Section 226 of California's Labor Code requires that the following items must appear on every pay stub: (i) gross wages; (ii) total hours worked (for non-exempt employees); (iii) the number of piece-rate units earned and any applicable piece rate (if applicable); (iv) deductions; (v) net wages; (vi) the inclusive dates of the period for which the employee is paid; (vii) the employee's name and the last four digits of his or her social security number (or employee identification number); (viii) name and address of the employer; and (ix) the employee's hourly rate(s) and the hours worked at each rate (or, if employer is a temporary services employer, the rate of pay and the total hours worked for each temporary services assignment).
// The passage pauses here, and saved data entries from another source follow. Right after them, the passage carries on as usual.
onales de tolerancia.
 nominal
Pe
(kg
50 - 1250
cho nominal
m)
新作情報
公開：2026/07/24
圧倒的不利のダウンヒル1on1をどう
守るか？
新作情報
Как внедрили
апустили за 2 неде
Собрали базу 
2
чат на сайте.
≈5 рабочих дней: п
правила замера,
Employers also have to report the employee's accrued paid sick leave time on paystubs (or an alternative document), under another provision of the Labor Code. If an employee is misclassified, or there is some other misunderstanding between the employer and the payroll company, the paystubs can be out of compliance. This can lead to claims against the employer by the employee for both statutory penalties for the noncomplying paystubs and attorneys' fees for all claims brought against the employer. While the statutory penalties will be a fixed amount, the fact that the employee can potentially collect his or her attorneys' fees for the entirety of a lawsuit, even if the lawsuit contains other claims not related to pay stub compliance, will often be a significant burden on an employer considering whether to defend or settle a case.
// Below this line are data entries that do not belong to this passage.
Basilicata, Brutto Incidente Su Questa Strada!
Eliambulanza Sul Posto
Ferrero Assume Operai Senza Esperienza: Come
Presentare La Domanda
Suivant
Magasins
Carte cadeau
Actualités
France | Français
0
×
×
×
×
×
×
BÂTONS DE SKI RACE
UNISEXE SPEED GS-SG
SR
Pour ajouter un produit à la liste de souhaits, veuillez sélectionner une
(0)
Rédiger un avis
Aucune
Though Section 226 seems relatively straightforward on paper, complying with the section has been trickier in reality. A problem with pay stub compliance in California has been uncertainty in the interpretation of Section 226, which, in turn, has led to often dubious allegations of non-compliance. Thankfully, both the California Legislature and Court of Appeals have recently provided some clarifications on pay stub compliance. Pursuant to AB 2535, signed into law in July 2016, the Labor Code will now specify that exempt employees are not entitled to have the total number of hours worked reported in their paystubs. This legislative clarification comes on the heels of AB 1506, adopted in the last months of 2015, which provides that an employer must be given 33 days to correct paystubs before an employee can commence a Private Attorneys General Act ("PAGA") suit against the employer on behalf of all similarly-situated employees. The 33-day cure period will be quite helpful for employers in avoiding expensive PAGA suits, although no such cure period is provided for individual claims by employees.
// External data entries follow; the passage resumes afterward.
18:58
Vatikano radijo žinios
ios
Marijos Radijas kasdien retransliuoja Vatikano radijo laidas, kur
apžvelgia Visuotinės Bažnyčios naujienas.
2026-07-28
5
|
Most recently, California's Court of Appeal provided further clarification of Section 226 when it dispensed with a dubious paystub claim. In Soto v. Motel 6 Operating, LP, No. D069403 (Cal. App. Oct. 20, 2016), an employee had tried to argue that the absence of PTO or vacation balances in paystubs constituted a violation of the Labor Code. The Soto Court looked at the text of Section 226 and determined that the list of items stated in the statute was exhaustive and did not require employers to provide an employee's vacation or PTO balance in paystubs. The overarching significance of Soto for California employers is that employees should not be able to claim paystub violations for missing information unless that information is specifically listed in Section 226 (or similar sections) of the Labor Code. On the more specific question of whether PTO or vacation balances should be stated on paystubs, employers should still be mindful that if they utilize PTO in lieu of paid sick leave, they are still likely required to provide the balance of that accrued time on employees' paystubs. Nevertheless, the clarifications of the past 12 months will no doubt reduce the kinds of paystub claims that hold California employers hostage.